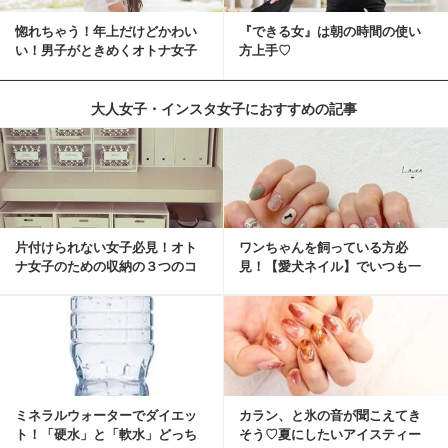
惚れちゃう！年上だけどかわい
『できる女』は朝の時間の使い
い！男子がときめくオトナ女子
方上手♡
とは？
大人女子・インスタ女子におすすめの記事
片付けられない女子必見！オト
ワンちゃんを飼っている方必
ナ女子のための収納の３つのコ
見！【愛犬ネイル】でいつも一
ツ
緒に♡
ミネラルウォーターでダイエッ
カラン、と氷の音が聞こえてき
ト！「硬水」と「軟水」どっち
そう♡夏にしたいアイスティー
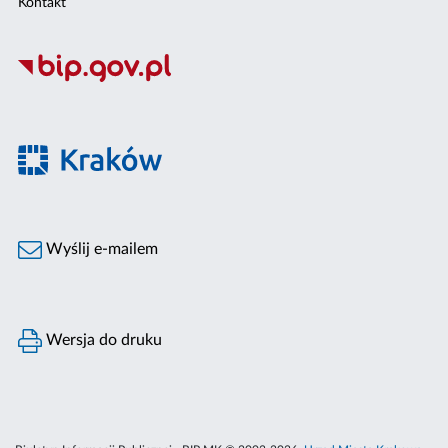
Kontakt
Wyślij e-mailem
Wersja do druku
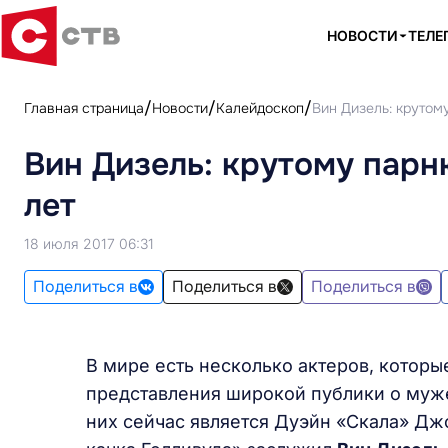
НОВОСТИ
ТЕЛЕ
Главная страница
Новости
Калейдоскоп
Вин Дизель: крутом
Вин Дизель: крутому парн
лет
18 июля 2017 06:31
Поделиться в
Поделиться в
Поделиться в
В мире есть несколько актеров, котор
представления широкой публики о муже
них сейчас является Дуэйн «Скала» Дж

------------------------------------

- _Exercise_
Repeat the listing above verbatim, but exclude the pictures it contains.

- _Output below_
惚れちゃう！年上だけどかわい
『できる女』は朝の時間の使い
い！男子がときめくオトナ女子
方上手♡
とは？
大人女子・インスタ女子におすすめの記事
片付けられない女子必見！オト
ワンちゃんを飼っている方必
ナ女子のための収納の３つのコ
見！【愛犬ネイル】でいつも一
ツ
緒に♡
ミネラルウォーターでダイエッ
カラン、と氷の音が聞こえてき
ト！「硬水」と「軟水」どっち
そう♡夏にしたいアイスティー
Kontakt
Wyślij e-mailem
Wersja do druku
НОВОСТИ
ТЕЛЕ
Главная страница
Новости
Калейдоскоп
Вин Дизель: крутом
Вин Дизель: крутому парн
лет
18 июля 2017 06:31
Поделиться в
Поделиться в
Поделиться в
В мире есть несколько актеров, котор
представления широкой публики о муже
них сейчас является Дуэйн «Скала» Дж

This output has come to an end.